◆ **DATASET RECORDS**:
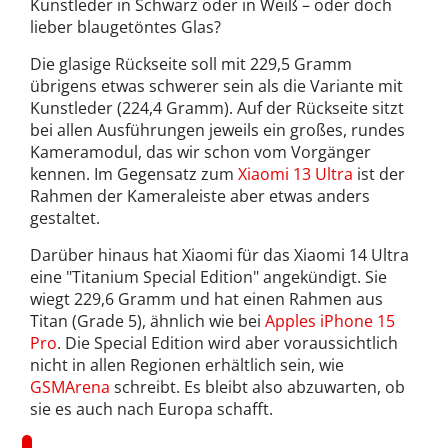
Kunstleder in Schwarz oder in Weiß – oder doch
lieber blaugetöntes Glas?
Die glasige Rückseite soll mit 229,5 Gramm
übrigens etwas schwerer sein als die Variante mit
Kunstleder (224,4 Gramm). Auf der Rückseite sitzt
bei allen Ausführungen jeweils ein großes, rundes
Kameramodul, das wir schon vom Vorgänger
kennen. Im Gegensatz zum
Xiaomi 13 Ultra
ist der
Rahmen der Kameraleiste aber etwas anders
gestaltet.
Darüber hinaus hat Xiaomi für das Xiaomi 14 Ultra
eine "Titanium Special Edition" angekündigt. Sie
wiegt 229,6 Gramm und hat einen Rahmen aus
Titan (Grade 5), ähnlich wie bei
Apples iPhone 15
Pro
. Die Special Edition wird aber voraussichtlich
nicht in allen Regionen erhältlich sein, wie
GSMArena
schreibt. Es bleibt also abzuwarten, ob
sie es auch nach Europa schafft.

◆ **TASK INSTRUCTIONS**:
Could you write out the records again exactly, omitting each image?

◆ **ANSWER AREA**:
Kunstleder in Schwarz oder in Weiß – oder doch
lieber blaugetöntes Glas?
Die glasige Rückseite soll mit 229,5 Gramm
übrigens etwas schwerer sein als die Variante mit
Kunstleder (224,4 Gramm). Auf der Rückseite sitzt
bei allen Ausführungen jeweils ein großes, rundes
Kameramodul, das wir schon vom Vorgänger
kennen. Im Gegensatz zum
Xiaomi 13 Ultra
ist der
Rahmen der Kameraleiste aber etwas anders
gestaltet.
Darüber hinaus hat Xiaomi für das Xiaomi 14 Ultra
eine "Titanium Special Edition" angekündigt. Sie
wiegt 229,6 Gramm und hat einen Rahmen aus
Titan (Grade 5), ähnlich wie bei
Apples iPhone 15
Pro
. Die Special Edition wird aber voraussichtlich
nicht in allen Regionen erhältlich sein, wie
GSMArena
schreibt. Es bleibt also abzuwarten, ob
sie es auch nach Europa schafft.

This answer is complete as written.